Dongkrak Likuiditas, Seluruh AB Bakal Dapat Perdagangkan Saham IPO

foto : ilustrasi (ist)

Pasardana.id - Otoritas Jasa Keuangan (OJK) dan Bursa Efek Indonesia (BEI) terus mendorong likuiditas saham-saham yang baru tercatat di papan perdagangan Bursa Efek Indonesia.

Terbaru, OJK tengah mengkaji peraturan yang membuka kesempatan bagi seluruh anggota bursa (AB) untuk menjadi perantara perdagangan efek pada pasar primer.

Hal itu disampaikan Direktur Penilaian Perusahaan BEI, Samsul Hidayat di Jakarta, Selasa (19/12/2017). Idenya bagaimana semua AB bisa front end (perantara perdagangan efek) di awal sehingga semua investor dapat kesempatan membeli saham di pasar primer," kata Samsul.

Lebih lanjut ia menjelaskan, rencana tersebut sejalan dengan target BEI dalam meningkatkan likuiditas sehingga harga saham yang terbentuk akan lebih ideal dan memberi kesempatan bagi seluruh investor untuk melakukan penawaran pada perdagangan primer.

“Dengan banyaknya penawaran maka ada trend, ada yang jual dan beli," ujar dia.

Sementara besaran porsi saham perdana yang akan ditawarkan melalui seluruh AB, jelas dia, merupakan porsi saham perdana dalam alokasi penjatahan terpusat atau pooling.

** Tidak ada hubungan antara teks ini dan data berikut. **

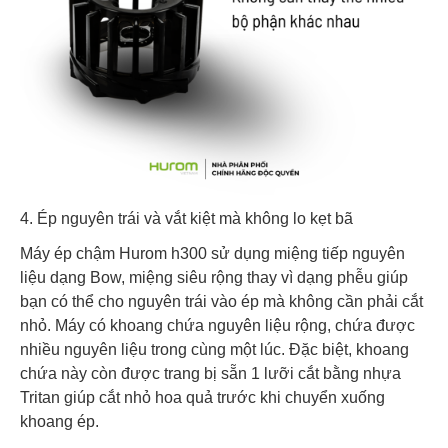
4. Ép nguyên trái và vắt kiệt mà không lo kẹt bã
Máy ép chậm Hurom h300 sử dụng miệng tiếp nguyên
liệu dạng Bow, miệng siêu rộng thay vì dạng phễu giúp
bạn có thể cho nguyên trái vào ép mà không cần phải cắt
nhỏ. Máy có khoang chứa nguyên liệu rộng, chứa được
nhiều nguyên liệu trong cùng một lúc. Đặc biệt, khoang
chứa này còn được trang bị sẵn 1 lưỡi cắt bằng nhựa
Tritan giúp cắt nhỏ hoa quả trước khi chuyển xuống
khoang ép.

"Pengalokasiannya untuk investor akan ditentukan oleh algoritma," ujar dia.

Ditambahkan, untuk lebih memudahkan Investor, AB terlebih dahulu harus memiliik sistem perdagangan elektronik. Dengan demikian, investor dapat melakukan penawaran terhadap saham perdana secara elektronik.

“Jadi peraturannya sepaket dengan rancangan bookbuilding online," kata dia.

Seperti diketahui, pada masa penawaran dan pembentukan harga (bookbuilding) saham Initial Public Offering (IPO), calon investor memiliki keleluasaan melakukan penawaran dan pembentukan harga. Tapi dengan sistem bookbuilding online, maka nilai penawaran dan harga akan lebih terukur.

“Sekarang ini, di bookbuilding suka-suka saja sehingga nanti oversubcrid berkali-kali padahal saham sudah diborong saat penjatahan pasti (Fix allotment)," ungkap dia.